На память приходят шекспировские постановки на фоне современных декораций и в современных костюмах, а недавний «Макбет» шел в нацистской униформе, но на фоне московского Кремля!
«Жан, удиви меня!» требовал великий Дягилев от своего либреттиста Жана Кокто.
Удивить современного зрителя уже невозможно, хотя один раз, сравнительно недавно, я был не просто поражен, а сражен наповал постановкой «Манон Леско» в том же МЕТ. А именно – откровенной сексуальной сценой в церкви, где Манон – Анна Нетребко – буквально насилует влюбленного в нее священника. Великолепная сцена, потому что Анна Нетребко не только великая певица, но и замечательная драматическая актриса.
Вот почему, когда мы с моей вечной спутницей шли на dress rehearsal «Князя Игоря», я полушутя-полусерьезно предупредил ее, чтобы она не падала в обморок, если фигуранты спектакля предстанут в костюмах Адама и Евы. Слава богу, до этого не дошло – все было в рамках приличий.
Единственно, подчеркну, что есть forma formata, а есть forma formans: форма созданная, готовая, пассивная и форма создающая, творящая, творческая. Прием фото- и кинопроекций – эффектен и результативен, когда показаны убитые в битве при Каяле или крупным планом дано лицо князя Игоря либо его пленение половцами, однако есть и перебор – особенно когда действие на экране в манере, условно говоря, Сергея Бондарчука («Судьба человека»).
Весьма удачны сцены в русском стане, которые идут в декорациях с использованием архитектурных деталей древнерусского церковного зодчества - особенно когда половцы нападают на русских и разрушают их храм.
Признаюсь, в оперном жанре лирику предпочитаю эпосу. А потому даже в этом эпическом полотне с великолепно поставленными массовками, наиболее мной ценимы и берут за живое именно лирические, камерные, задушевные, проникновенные арии, типа хора невольниц «Улетай на крыльях ветра» либо «Ах, плачу я» Ярославны, которую поет Оксана Дука с ее завораживающим сопрано.
Здесь сразу же попутно отмечу, что метрополитенская афиша прямо-таки пестрит русскими, но в то же время - не совсем русскими именами. Когда был «союз нерушимый», не обращал на это внимания, но теперь, после того, как «нерушимый» оказался очень даже рушимым и накрылся, поневоле отмечаешь, что князя Голицкого поет Михаил Петренко – и поет и играет очень хорошо. В роли Кончаковны – Анита Рашвелишвили. Влюбленного в нее Игорева сына Владимира поет Сергей Семишкур. И далее – Владимир Огновенко, Михаил Векуа, а самого Игоря – басовитый Ильдар Абдразаков.

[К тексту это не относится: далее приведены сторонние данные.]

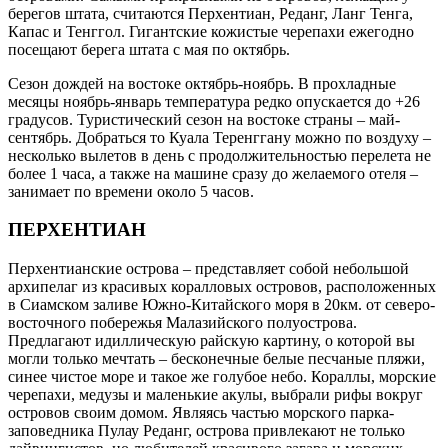
берегов штата, считаются Перхентиан, Реданг, Ланг Тенга,
Капас и Тенггол. Гигантские кожистые черепахи ежегодно
посещают берега штата с мая по октябрь.
Сезон дождей на востоке октябрь-ноябрь. В прохладные
месяцы ноябрь-январь температура редко опускается до +26
градусов. Туристический сезон на востоке страны – май-
сентябрь. Добраться то Куала Теренггану можно по воздуху –
несколько вылетов в день с продолжительностью перелета не
более 1 часа, а также на машине сразу до желаемого отеля –
занимает по времени около 5 часов.
ПЕРХЕНТИАН
Перхентианские острова – представляет собой небольшой
архипелаг из красивых коралловых островов, расположенных
в Сиамском заливе Южно-Китайского моря в 20км. от северо-
восточного побережья Малазийского полуострова.
Предлагают идиллическую райскую картину, о которой вы
могли только мечтать – бесконечные белые песчаные пляжи,
синее чистое море и такое же голубое небо. Кораллы, морские
черепахи, медузы и маленькие акулы, выбрали рифы вокруг
островов своим домом. Являясь частью морского парка-
заповедника Пулау Реданг, острова привлекают не только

К чему я веду? Сейчас объясню. Именно на склоне существования «союза нерушимого» в нем как раз и возникли этнические трения по поводу «Слова о полку Игореве». Не то слово – трения, а самый настоящий конфликт, скорее даже скандал. Я бы не стал задерживаться на этой срамной истории, если бы она не имела парадоксальное отношение к спектаклю в МЕТ – от противного.
В середине 70-х известный русский поэт, казах по происхождению Олжас Сулейменов выпустил книгу «Аз и Я», которая стала объектом целевой и разнузданной политической кампании, в которой, увы, участвовал престарелый академик Лихачев, инкриминировавший поэту-исследователю не больше – не меньше, как «тотальное охаивание персонажей русской истории».
Сам автор, до этого обласканный властями, стал объектом травли и преследования. Книга была запрещена, изъята из магазинов и библиотек, а у меня она оказалась благодаря тому, что Олжас относился с некоторым пиететом ко мне как критику, и тайно, с нарочным, прислал мне редчайший экземпляр с чудесным длинным автографом. Однако уникальную, подпольную эту книгу увел у меня и зажилил А. И. Солженицын, которому я передал ее в Вермонт по его настоятельной просьбе через его литературного секретаря Ирину Альберти-Иловайскую. Такое у меня было тогда ощущение, что сделал это Александр Исаевич не из книжной клептомании, а чтобы пресечь распространение на Западе этого зловредного с его националистической точки зрения издания. Ладно, пусть земля ему будет пухом.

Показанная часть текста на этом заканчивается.